>>
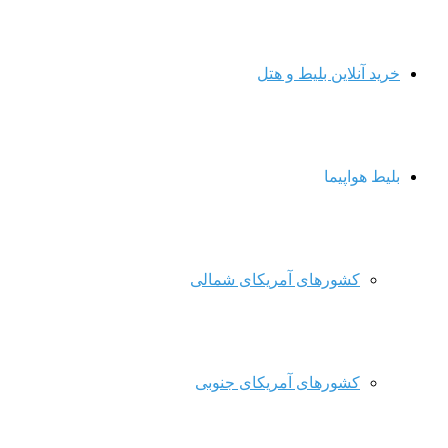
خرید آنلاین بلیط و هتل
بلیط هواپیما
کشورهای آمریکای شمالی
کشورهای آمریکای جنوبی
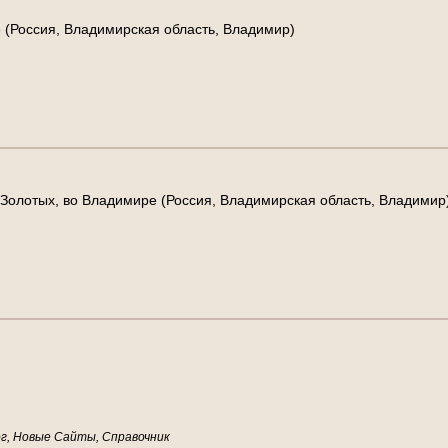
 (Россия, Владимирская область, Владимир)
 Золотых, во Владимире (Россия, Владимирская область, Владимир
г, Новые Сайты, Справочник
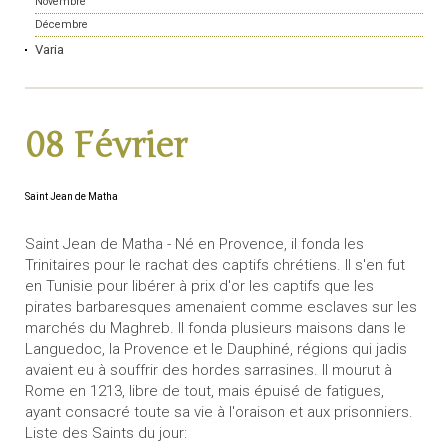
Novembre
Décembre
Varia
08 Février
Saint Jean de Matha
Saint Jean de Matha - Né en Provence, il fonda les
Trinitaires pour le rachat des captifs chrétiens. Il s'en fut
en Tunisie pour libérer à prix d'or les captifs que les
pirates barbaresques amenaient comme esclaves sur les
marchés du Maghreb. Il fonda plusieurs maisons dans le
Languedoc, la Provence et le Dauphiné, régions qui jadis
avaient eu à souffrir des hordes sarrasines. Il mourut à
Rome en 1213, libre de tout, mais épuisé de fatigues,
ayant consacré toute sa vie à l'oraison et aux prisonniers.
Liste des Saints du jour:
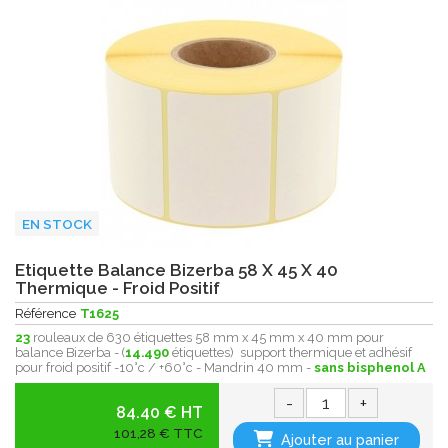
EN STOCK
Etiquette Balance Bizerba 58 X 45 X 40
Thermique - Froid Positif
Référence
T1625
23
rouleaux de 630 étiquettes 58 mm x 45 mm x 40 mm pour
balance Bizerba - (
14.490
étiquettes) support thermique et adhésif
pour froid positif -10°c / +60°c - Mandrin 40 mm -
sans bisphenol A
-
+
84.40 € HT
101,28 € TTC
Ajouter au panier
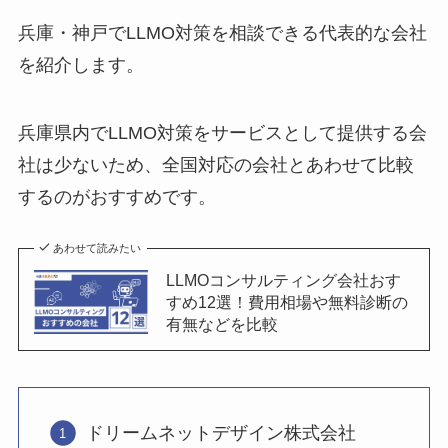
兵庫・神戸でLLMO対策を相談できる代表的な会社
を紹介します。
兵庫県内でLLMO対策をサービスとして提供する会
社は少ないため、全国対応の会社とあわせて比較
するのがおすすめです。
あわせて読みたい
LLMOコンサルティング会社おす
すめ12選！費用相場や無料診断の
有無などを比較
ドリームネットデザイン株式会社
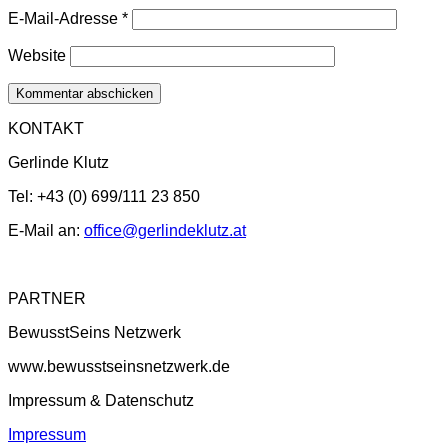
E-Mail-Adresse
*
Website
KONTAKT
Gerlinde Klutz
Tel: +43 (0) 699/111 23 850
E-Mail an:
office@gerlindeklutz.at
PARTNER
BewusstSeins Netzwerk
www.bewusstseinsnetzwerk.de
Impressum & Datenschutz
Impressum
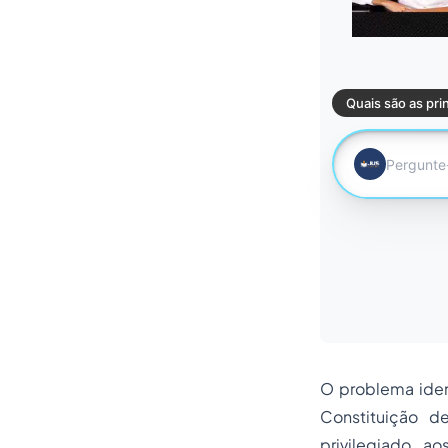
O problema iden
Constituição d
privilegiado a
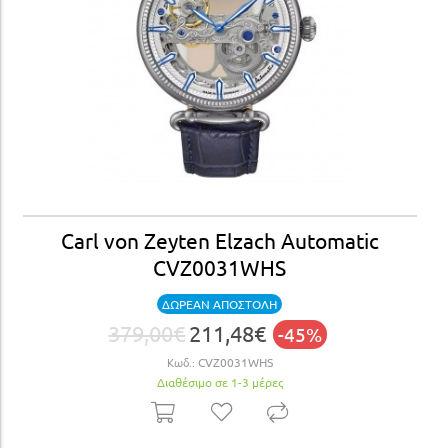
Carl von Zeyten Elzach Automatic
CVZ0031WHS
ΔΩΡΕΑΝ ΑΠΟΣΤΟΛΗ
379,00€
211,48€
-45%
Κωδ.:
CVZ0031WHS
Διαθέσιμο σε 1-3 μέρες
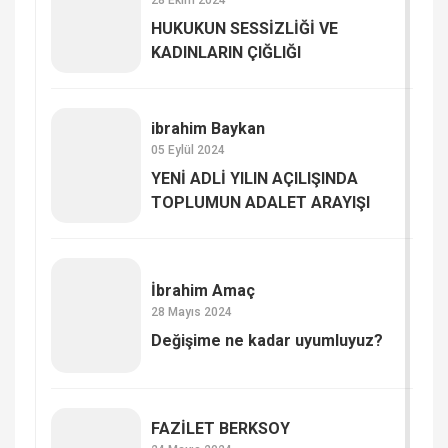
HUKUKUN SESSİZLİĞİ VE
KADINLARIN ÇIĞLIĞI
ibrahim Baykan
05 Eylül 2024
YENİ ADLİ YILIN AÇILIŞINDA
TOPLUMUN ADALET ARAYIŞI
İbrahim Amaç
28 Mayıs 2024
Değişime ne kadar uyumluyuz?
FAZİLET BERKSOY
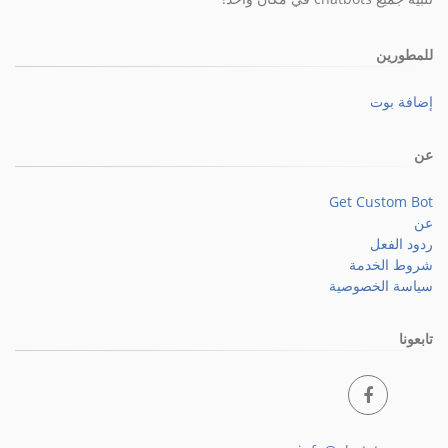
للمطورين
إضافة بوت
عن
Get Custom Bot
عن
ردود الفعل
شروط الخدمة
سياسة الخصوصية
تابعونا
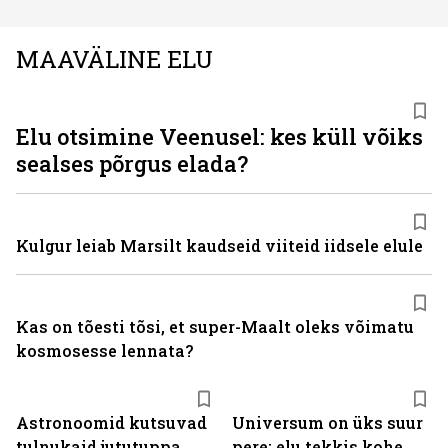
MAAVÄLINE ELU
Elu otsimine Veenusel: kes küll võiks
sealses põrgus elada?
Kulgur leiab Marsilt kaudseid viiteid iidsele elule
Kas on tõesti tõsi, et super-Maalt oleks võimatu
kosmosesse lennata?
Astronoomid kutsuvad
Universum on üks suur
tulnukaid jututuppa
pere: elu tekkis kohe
<<
__Problem requirements__. Pictures in the data above should not be copied; transcribe everything else exactly.

__Answer box__.
خرید آنلاین بلیط و هتل
بلیط هواپیما
کشورهای آمریکای شمالی
کشورهای آمریکای جنوبی
 (Россия, Владимирская область, Владимир)
 Золотых, во Владимире (Россия, Владимирская область, Владимир
г, Новые Сайты, Справочник
Novembre
Décembre
Varia
08 Février
Saint Jean de Matha
Saint Jean de Matha - Né en Provence, il fonda les
Trinitaires pour le rachat des captifs chrétiens. Il s'en fut
en Tunisie pour libérer à prix d'or les captifs que les
pirates barbaresques amenaient comme esclaves sur les
marchés du Maghreb. Il fonda plusieurs maisons dans le
Languedoc, la Provence et le Dauphiné, régions qui jadis
avaient eu à souffrir des hordes sarrasines. Il mourut à
Rome en 1213, libre de tout, mais épuisé de fatigues,
ayant consacré toute sa vie à l'oraison et aux prisonniers.
Liste des Saints du jour:
EN STOCK
Etiquette Balance Bizerba 58 X 45 X 40
Thermique - Froid Positif
Référence
T1625
23
rouleaux de 630 étiquettes 58 mm x 45 mm x 40 mm pour
balance Bizerba - (
14.490
étiquettes) support thermique et adhésif
pour froid positif -10°c / +60°c - Mandrin 40 mm -
sans bisphenol A
-
+
84.40 € HT
101,28 € TTC
Ajouter au panier
兵庫・神戸でLLMO対策を相談できる代表的な会社
を紹介します。
兵庫県内でLLMO対策をサービスとして提供する会
社は少ないため、全国対応の会社とあわせて比較
するのがおすすめです。
あわせて読みたい
LLMOコンサルティング会社おす
すめ12選！費用相場や無料診断の
有無などを比較
ドリームネットデザイン株式会社
E-Mail-Adresse
*
Website
KONTAKT
Gerlinde Klutz
Tel: +43 (0) 699/111 23 850
E-Mail an:
office@gerlindeklutz.at
PARTNER
BewusstSeins Netzwerk
www.bewusstseinsnetzwerk.de
Impressum & Datenschutz
Impressum
O problema iden
Constituição d
privilegiado a
Carl von Zeyten Elzach Automatic
CVZ0031WHS
ΔΩΡΕΑΝ ΑΠΟΣΤΟΛΗ
379,00€
211,48€
-45%
Κωδ.:
CVZ0031WHS
Διαθέσιμο σε 1-3 μέρες
HUKUKUN SESSİZLİĞİ VE
KADINLARIN ÇIĞLIĞI
ibrahim Baykan
05 Eylül 2024
YENİ ADLİ YILIN AÇILIŞINDA
TOPLUMUN ADALET ARAYIŞI
İbrahim Amaç
28 Mayıs 2024
Değişime ne kadar uyumluyuz?
FAZİLET BERKSOY
للمطورين
إضافة بوت
عن
Get Custom Bot
عن
ردود الفعل
شروط الخدمة
سياسة الخصوصية
تابعونا
MAAVÄLINE ELU
Elu otsimine Veenusel: kes küll võiks
sealses põrgus elada?
Kulgur leiab Marsilt kaudseid viiteid iidsele elule
Kas on tõesti tõsi, et super-Maalt oleks võimatu
kosmosesse lennata?
Astronoomid kutsuvad
Universum on üks suur
tulnukaid jututuppa
pere: elu tekkis kohe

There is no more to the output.